Estava habituado a trabalhar a nível particular e, a esse nível, temos a ideia de que chegamos aqui e que mudamos tudo. Não digo a nível da junta, porque acompanhamos o pessoal no terreno, eles sabem o que fazem e trabalham e as coisas funcionam bem. Agora, a nível da câmara, nunca sei para onde é que me hei de virar e nunca sei a quem é que hei de pedir. Não digo a nível do presidente da câmara, mas digo a algum nível do departamento das obras e da vereação, ainda não sei a que portas é que hei de bater. De um lado mandam-me para o outro e do outro mandam-me para outro. E às vezes passo uma semana sem fazer nada e não resolvo as coisas. Sugiro que, à semelhança do autocarro da câmara, que tem um certo número de dias para trabalhar para cada freguesia, se faça o mesmo a outros níveis. Porque é que os arquitetos não passam pelas freguesias para ver o que é que está mal, a dar uma ajuda, a dar um apoio? Porque é que tenho de ir a um particular pedir um conselho técnico, quando eles nos podiam ajudar nesse sentido?
Como está a situação financeira da junta?
A situação está boa. As contas estão liquidadas, temos dinheiro para chegar ao fim do ano. Agora encontramos algumas coisas que temos que gerir de outra maneira; vamos tentar ser mais eficientes e mais economicistas e fazer com que as coisas funcionem.

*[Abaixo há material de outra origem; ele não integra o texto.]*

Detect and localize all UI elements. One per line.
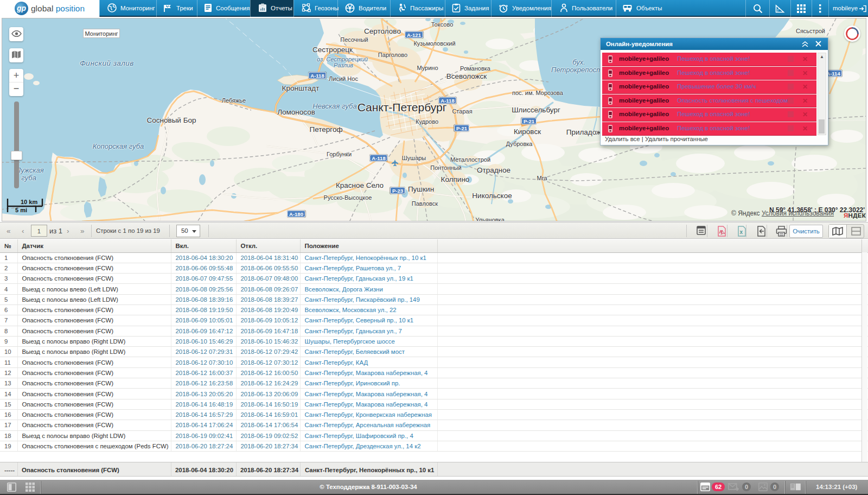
svg-text:x: x xyxy=(740,229,743,235)
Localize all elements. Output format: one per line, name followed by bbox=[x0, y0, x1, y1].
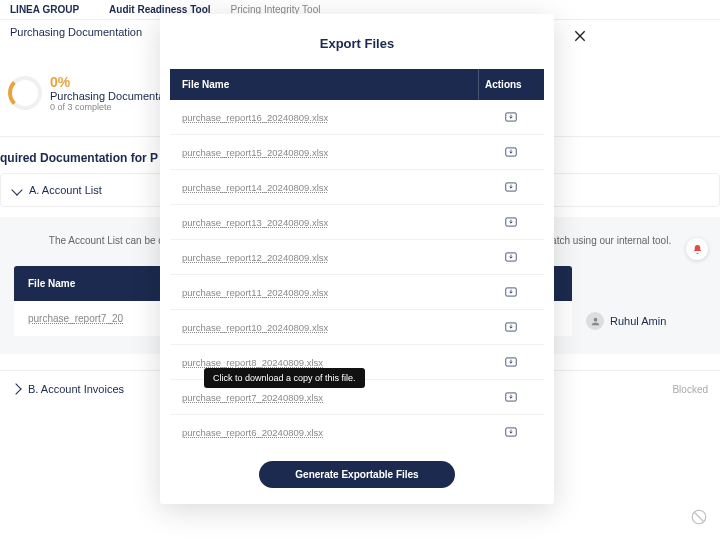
file-link[interactable]: purchase_report12_20240809.xlsx bbox=[182, 252, 328, 263]
modal-title: Export Files bbox=[160, 14, 554, 63]
file-link[interactable]: purchase_report13_20240809.xlsx bbox=[182, 217, 328, 228]
notification-bell[interactable] bbox=[686, 238, 708, 260]
download-tooltip: Click to download a copy of this file. bbox=[204, 368, 365, 388]
file-row: purchase_report6_20240809.xlsx bbox=[170, 415, 544, 449]
file-row: purchase_report16_20240809.xlsx bbox=[170, 100, 544, 135]
col-file-name: File Name bbox=[170, 69, 478, 100]
file-link[interactable]: purchase_report16_20240809.xlsx bbox=[182, 112, 328, 123]
avatar-icon bbox=[586, 312, 604, 330]
progress-sub: 0 of 3 complete bbox=[50, 102, 164, 112]
download-icon[interactable] bbox=[500, 108, 522, 126]
chevron-down-icon bbox=[11, 184, 22, 195]
download-icon[interactable] bbox=[500, 353, 522, 371]
download-icon[interactable] bbox=[500, 423, 522, 441]
col-actions: Actions bbox=[478, 69, 544, 100]
download-icon[interactable] bbox=[500, 283, 522, 301]
download-icon[interactable] bbox=[500, 213, 522, 231]
file-link[interactable]: purchase_report8_20240809.xlsx bbox=[182, 357, 323, 368]
file-link[interactable]: purchase_report7_20240809.xlsx bbox=[182, 392, 323, 403]
file-link[interactable]: purchase_report15_20240809.xlsx bbox=[182, 147, 328, 158]
file-row: purchase_report13_20240809.xlsx bbox=[170, 205, 544, 240]
download-icon[interactable] bbox=[500, 388, 522, 406]
svg-line-1 bbox=[695, 513, 704, 522]
chevron-right-icon bbox=[10, 383, 21, 394]
download-icon[interactable] bbox=[500, 318, 522, 336]
progress-percent: 0% bbox=[50, 74, 164, 90]
generate-button[interactable]: Generate Exportable Files bbox=[259, 461, 454, 488]
progress-ring-icon bbox=[8, 76, 42, 110]
file-row: purchase_report15_20240809.xlsx bbox=[170, 135, 544, 170]
file-link[interactable]: purchase_report14_20240809.xlsx bbox=[182, 182, 328, 193]
file-row: purchase_report14_20240809.xlsx bbox=[170, 170, 544, 205]
export-modal: Export Files File Name Actions purchase_… bbox=[160, 14, 554, 504]
modal-table-header: File Name Actions bbox=[170, 69, 544, 100]
assignee-name: Ruhul Amin bbox=[610, 315, 666, 327]
download-icon[interactable] bbox=[500, 248, 522, 266]
progress-title: Purchasing Documenta bbox=[50, 90, 164, 102]
file-row: purchase_report11_20240809.xlsx bbox=[170, 275, 544, 310]
file-link[interactable]: purchase_report6_20240809.xlsx bbox=[182, 427, 323, 438]
download-icon[interactable] bbox=[500, 143, 522, 161]
file-row: purchase_report12_20240809.xlsx bbox=[170, 240, 544, 275]
file-row: purchase_report10_20240809.xlsx bbox=[170, 310, 544, 345]
blocked-icon bbox=[690, 508, 708, 526]
close-button[interactable] bbox=[572, 28, 588, 48]
brand-logo: LINEA GROUP bbox=[10, 4, 79, 15]
accordion-b-status: Blocked bbox=[672, 384, 708, 395]
file-link[interactable]: purchase_report10_20240809.xlsx bbox=[182, 322, 328, 333]
file-link[interactable]: purchase_report11_20240809.xlsx bbox=[182, 287, 328, 298]
download-icon[interactable] bbox=[500, 178, 522, 196]
accordion-b-label: B. Account Invoices bbox=[28, 383, 124, 395]
assignee[interactable]: Ruhul Amin bbox=[586, 312, 706, 330]
accordion-a-label: A. Account List bbox=[29, 184, 102, 196]
bg-file-link[interactable]: purchase_report7_20 bbox=[28, 313, 123, 324]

Qual é o pilar de crescimento da freguesia e o que pode a junta fazer em concreto para apoiar o crescimento?
Estamos bem estruturados, mas podíamos estar melhor. Temos algumas empresas ligadas à construção que tiveram de ser reajustadas, mas entretanto também surgiram outras empresas. A Misericórdia absorveu muita gente, temos doces conventuais no Casal do Amaro, o Atelier do Doce; temos a Silveira & Machado que tem cerca de 60 funcionários, que se calhar é das maiores empresas da freguesia. O CEIA é um projeto turístico que está a avançar e que também está a absorver muita gente a nível de emprego. E depois temos a agricultura. A junta pode apoiar nesta parte através da melhoria dos caminhos agrícolas para facilitar a vida às pessoas. Além disso, temos tido um curso de noções básicas de saúde a funcionar na junta e se, posteriormente, aparecerem mais alguns cursos de formação profissional, mesmo a nível agrícola, poderemos disponibilizar as nossas instalações para que eles sejam realizados.
A câmara municipal pretende estabelecer um protocolo de descentralização de competências para as juntas de freguesia. Qual é a sua opinião sobre este projeto?
Esse protocolo é bem-vindo, mas penso que não nos podem dar só as despesas, têm que nos dar alguma parte das receitas. Não nos podem deixar só com aquela parte que é mais difícil de gerir; não nos podem deixar só os compromissos e as dificuldades. Mas estamos a trabalhar na descentralização, juntando-nos com outras freguesias.